═══ Records
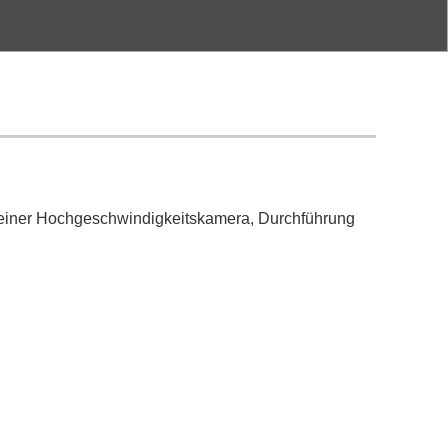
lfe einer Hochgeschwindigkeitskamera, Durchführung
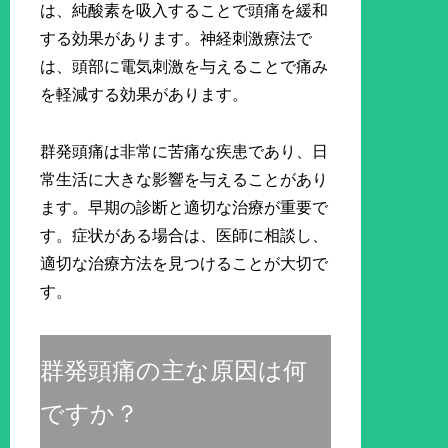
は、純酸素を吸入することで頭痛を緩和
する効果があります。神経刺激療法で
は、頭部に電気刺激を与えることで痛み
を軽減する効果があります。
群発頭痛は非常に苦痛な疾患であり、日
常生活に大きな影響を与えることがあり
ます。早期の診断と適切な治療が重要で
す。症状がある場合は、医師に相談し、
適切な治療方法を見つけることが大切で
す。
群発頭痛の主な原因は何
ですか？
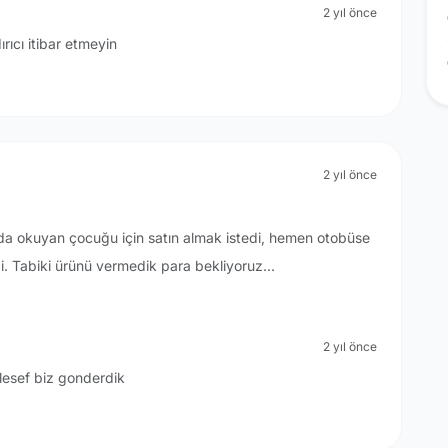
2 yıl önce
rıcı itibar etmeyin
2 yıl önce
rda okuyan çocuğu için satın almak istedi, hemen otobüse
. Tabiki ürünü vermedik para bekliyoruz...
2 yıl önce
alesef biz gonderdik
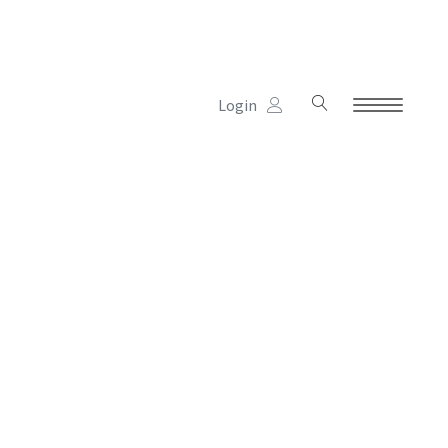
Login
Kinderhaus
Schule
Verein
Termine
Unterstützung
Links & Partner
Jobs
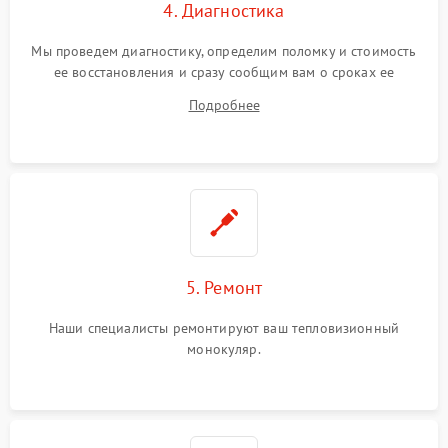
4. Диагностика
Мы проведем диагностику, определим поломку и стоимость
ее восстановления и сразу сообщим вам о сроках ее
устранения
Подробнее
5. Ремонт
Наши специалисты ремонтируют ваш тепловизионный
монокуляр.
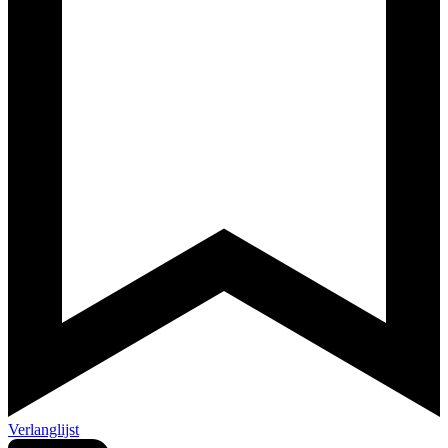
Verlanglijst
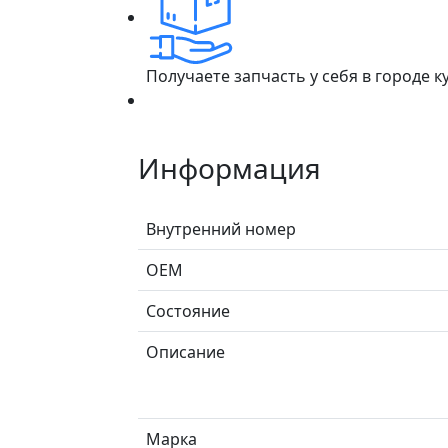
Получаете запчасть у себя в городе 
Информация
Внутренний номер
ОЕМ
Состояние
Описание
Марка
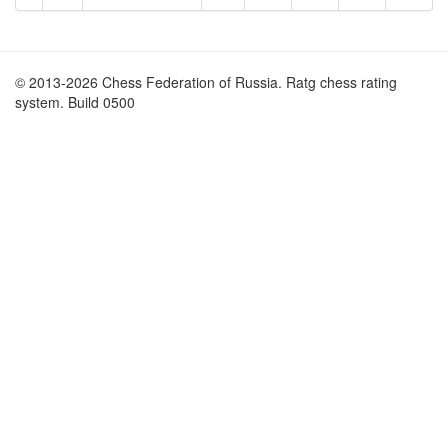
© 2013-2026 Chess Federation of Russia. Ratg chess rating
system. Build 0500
══════
• Task statement: The output is to be the material in full and unaltered, with pictures omitted.

• Output for this task:
lfe einer Hochgeschwindigkeitskamera, Durchführung
は、純酸素を吸入することで頭痛を緩和
する効果があります。神経刺激療法で
は、頭部に電気刺激を与えることで痛み
を軽減する効果があります。
群発頭痛は非常に苦痛な疾患であり、日
常生活に大きな影響を与えることがあり
ます。早期の診断と適切な治療が重要で
す。症状がある場合は、医師に相談し、
適切な治療方法を見つけることが大切で
す。
群発頭痛の主な原因は何
ですか？
2 yıl önce
rıcı itibar etmeyin
2 yıl önce
rda okuyan çocuğu için satın almak istedi, hemen otobüse
. Tabiki ürünü vermedik para bekliyoruz...
2 yıl önce
alesef biz gonderdik
Login
Kinderhaus
Schule
Verein
Termine
Unterstützung
Links & Partner
Jobs
4. Диагностика
Мы проведем диагностику, определим поломку и стоимость
ее восстановления и сразу сообщим вам о сроках ее
устранения
Подробнее
5. Ремонт
Наши специалисты ремонтируют ваш тепловизионный
монокуляр.
Verlanglijst
Получаете запчасть у себя в городе 
Информация
Внутренний номер
ОЕМ
Состояние
Описание
Марка
© 2013-2026 Chess Federation of Russia. Ratg chess rating
system. Build 0500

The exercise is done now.